Investment through Guernsey will be used to help ignite the British film and creative industry.
The Roxburgh Production Fund aims to bridge the gap between the sector and finance.
It comes amid warnings from its founder James Barry that the British film industry is propped up by government tax credits that could be pulled because of the cost of living crisis.
“We must become the go to alternative investment fund for anyone who wants to get into that space, whether it be feature film, online, television, or animation,” said Mr Barry.
He said that since 1992 bodies like the British Film Commission, British Screen, the British Film Screen Advisory Board and also BAFTA, have all said that they were going to have closer ties with people in the City.
“They’ve never done it,” he said.
“As I’ve pointed out to a lot of the advisors I’ve met in Guernsey, the British Screen were actually given £80m. over 13 years to hold events with the people in the City to bring investors on board. They never did it, not once.”
The lack of quality cinema and TV being made in Britain, outside of the work of Disney, Amazon, Netflix and Paramount, is a driving force behind the creation of the fund.
Mr Barry has been in the film industry for 30 years.
He said there were usually three figures you hear from someone wanting to make a film: they want to do it for £2m., will shoot it in six weeks and pay £15,000 for a script.
What happens in reality is that they get less than £600,000, shoot it in eight to 12 weeks, so are over budget and then no-one comes to see it.
“We want to do it properly, do it as a business, which the studios in America have been doing for four decades.”
He is working on a book called Brexit Versus Creativity and has looked at the history of the situation.
“Through that time, our films have never made any money at all, except for the odd one or two like Four Weddings and a Funeral or The King's Speech quite recently,” he said.
“For the vast majority of the time, the entire industry floats on tax credits. If that gets taken away, then the industry will actually collapse. And it's already happened twice before.
“With the current cost of living crisis that we have at the moment and the fact that tax revenues are actually down, I wouldn't be surprised within the next two years minimum or three years minimum, that they will pull the tax credits, and they will actually collapse. We want to come in as Roxborough and take over that space.”
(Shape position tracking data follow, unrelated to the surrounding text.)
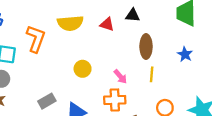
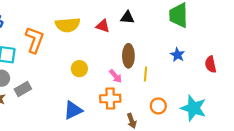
brown ellipse: (146, 47) -> (128, 56), moved
gray rectangle: (47, 101) -> (23, 89), moved

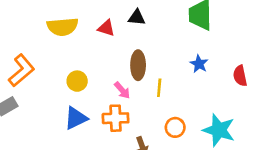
orange L-shape: (35, 40) -> (21, 70), moved, turned 30
blue triangle: (73, 110) -> (76, 118), moved

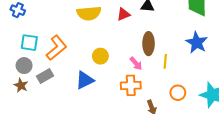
red triangle: (106, 28) -> (123, 14), turned -40
blue star: (199, 64) -> (197, 43), size x1.5
blue triangle: (76, 118) -> (85, 80), moved

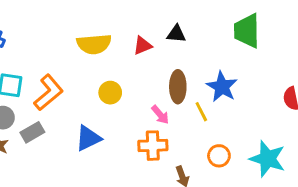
blue star: (197, 43) -> (222, 87), moved
yellow circle: (100, 56) -> (110, 93), moved
yellow line: (165, 61) -> (201, 112), turned -32

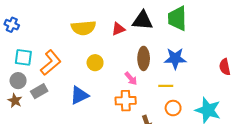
green trapezoid: (247, 31) -> (177, 18), moved
black triangle: (176, 34) -> (143, 20), size x1.5
blue star: (222, 87) -> (175, 58), turned -30
yellow line: (201, 112) -> (166, 86), moved, turned -64

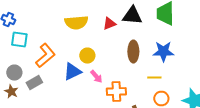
cyan square: (23, 57) -> (19, 40), moved
pink arrow: (131, 78) -> (96, 76), moved
blue triangle: (79, 95) -> (72, 72), moved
He said that there were a lot of investors that were interested, but no-one had reached out to them.
“So we see that there's this gap in the market, and it's a big gap in the market, that needs to be taken care of and then for us to be able to find the right projects that will resonate with audiences.”
He said there was a complacency in the film industry.
“We've just seen in the Spring statement that they're increasing the amount of right off from 25% up to 39% for the UK film tax credit. That's a signal. The last time that actually happened was in the 1980s and a year later was when they pulled the Eady Levy, and closed all the debt and collapsed the business. This is a warning sign.”
That levy was a tax based on box office receipts in the UK to support the British Film Industry.
Mr Barry warned there was a danger that if the industry did not get its act together and the Americans pulled out, there would be three million square feet of studio space that was not going to be used and no-one would fill it.
“Unfortunately, the vast majority of the people that I know in the industry are just complacent. They're just waiting for somebody to give them a check, rather than being proactive and getting out there.”
He said the last people to do that were the Boutling Brothers, who produced I’m Alright Jack in 1959 and had a good relationship with Frank Capra; and Barbara Broccoli with the James Bond franchise.
“But that's it. That's all we've actually got. We need to be a lot more proactive.”
While in Guernsey last week he had ten meetings over four days.
“The reception has been absolutely fantastic. Further to that is a real sense of a financial community, so if they could not do it, or were not interested, they would recommend somebody else. Or if they needed a little more knowledge, they would ask questions, which we didn't get in London. They are much more entrepreneurial as well.”
The fund originally was going to be set up in the British Virgin Islands five years ago, but there were dramatic changes to the regime there.
Pictured: The British Virgin Islands.
Within a couple of months of his lawyer suggesting using Guernsey, it happened.
In his three decades in the film industry, producing two feature films and several shorts, he quickly realised there was a lack of trust and investing in this area was seen as very risky.
He wanted to do something about that and during Covid began building his skills and working further on the concept.
“I’ve had to create a new business model, how to reduce that risk as much as possible, so that investors can feel safe and happy with that. I'm very happy to say that the response has been very positive about that. They seem to be reassured that the business model is good for them, which is great, because then it's good for us. So we can put our work behind the creative side of things.”
Main image: Roxburgh Production Fund founder James Barry.